Start of Material for the task
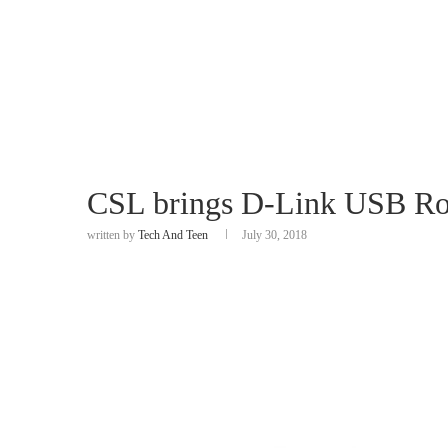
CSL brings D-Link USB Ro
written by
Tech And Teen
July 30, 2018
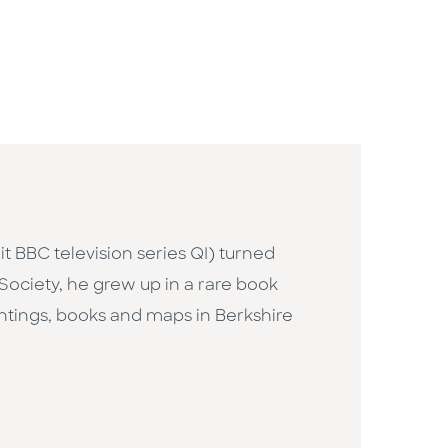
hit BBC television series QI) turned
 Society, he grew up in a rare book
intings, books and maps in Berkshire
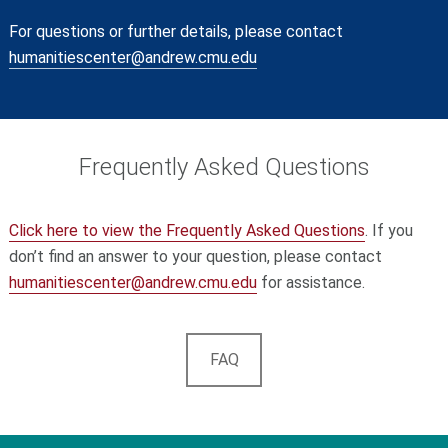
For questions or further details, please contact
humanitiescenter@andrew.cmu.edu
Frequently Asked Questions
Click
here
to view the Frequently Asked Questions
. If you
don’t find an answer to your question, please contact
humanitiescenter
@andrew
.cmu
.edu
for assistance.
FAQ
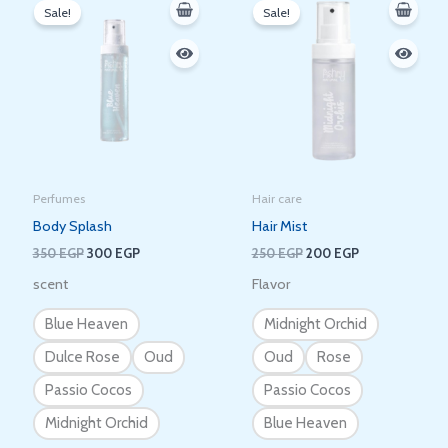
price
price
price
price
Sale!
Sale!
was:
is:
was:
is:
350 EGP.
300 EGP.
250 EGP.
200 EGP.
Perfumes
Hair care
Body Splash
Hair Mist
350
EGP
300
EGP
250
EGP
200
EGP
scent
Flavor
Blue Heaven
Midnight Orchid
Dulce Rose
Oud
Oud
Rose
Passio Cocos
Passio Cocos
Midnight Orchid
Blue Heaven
End of Material for the task
Start of Material for the task
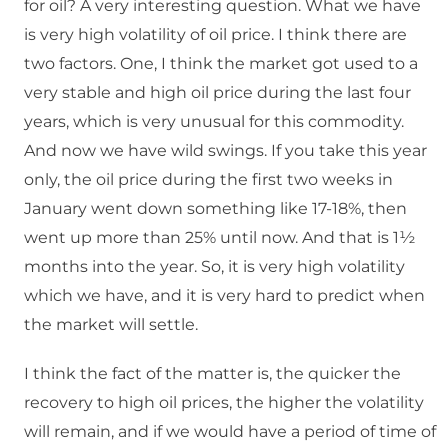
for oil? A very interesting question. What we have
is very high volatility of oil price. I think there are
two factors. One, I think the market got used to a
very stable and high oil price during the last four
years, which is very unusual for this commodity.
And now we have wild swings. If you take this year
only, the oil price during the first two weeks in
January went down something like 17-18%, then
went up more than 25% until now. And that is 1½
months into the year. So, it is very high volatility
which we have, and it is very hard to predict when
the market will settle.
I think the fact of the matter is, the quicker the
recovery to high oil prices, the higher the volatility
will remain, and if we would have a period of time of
End of Material for the task
Start of Material for the task
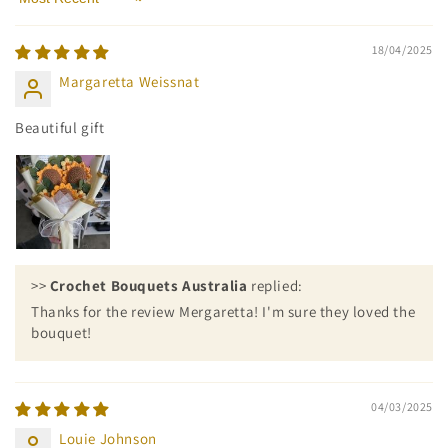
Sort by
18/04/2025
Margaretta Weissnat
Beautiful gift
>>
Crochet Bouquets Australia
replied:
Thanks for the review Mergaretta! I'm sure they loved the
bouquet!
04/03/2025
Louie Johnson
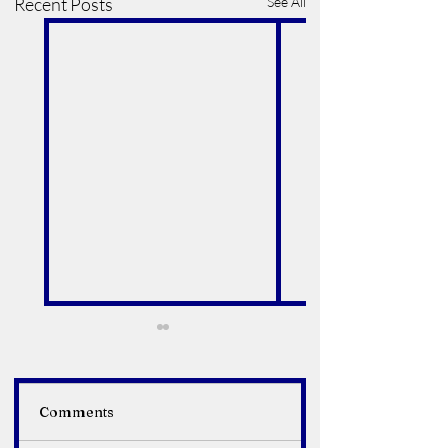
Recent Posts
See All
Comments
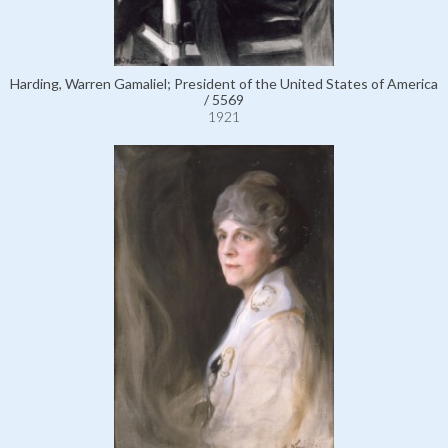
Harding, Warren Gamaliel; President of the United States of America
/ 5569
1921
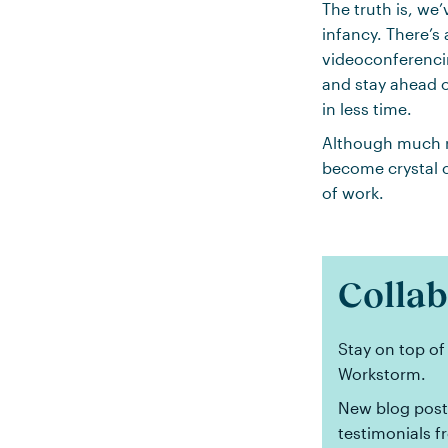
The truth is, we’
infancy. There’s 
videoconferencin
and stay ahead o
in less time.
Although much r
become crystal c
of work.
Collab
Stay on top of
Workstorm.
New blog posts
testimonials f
End of Material for the task
Your objective
Find and show each line of the listing with the word "andrew".

Result for this task
humanitiescenter@andrew.cmu.edu
@andrew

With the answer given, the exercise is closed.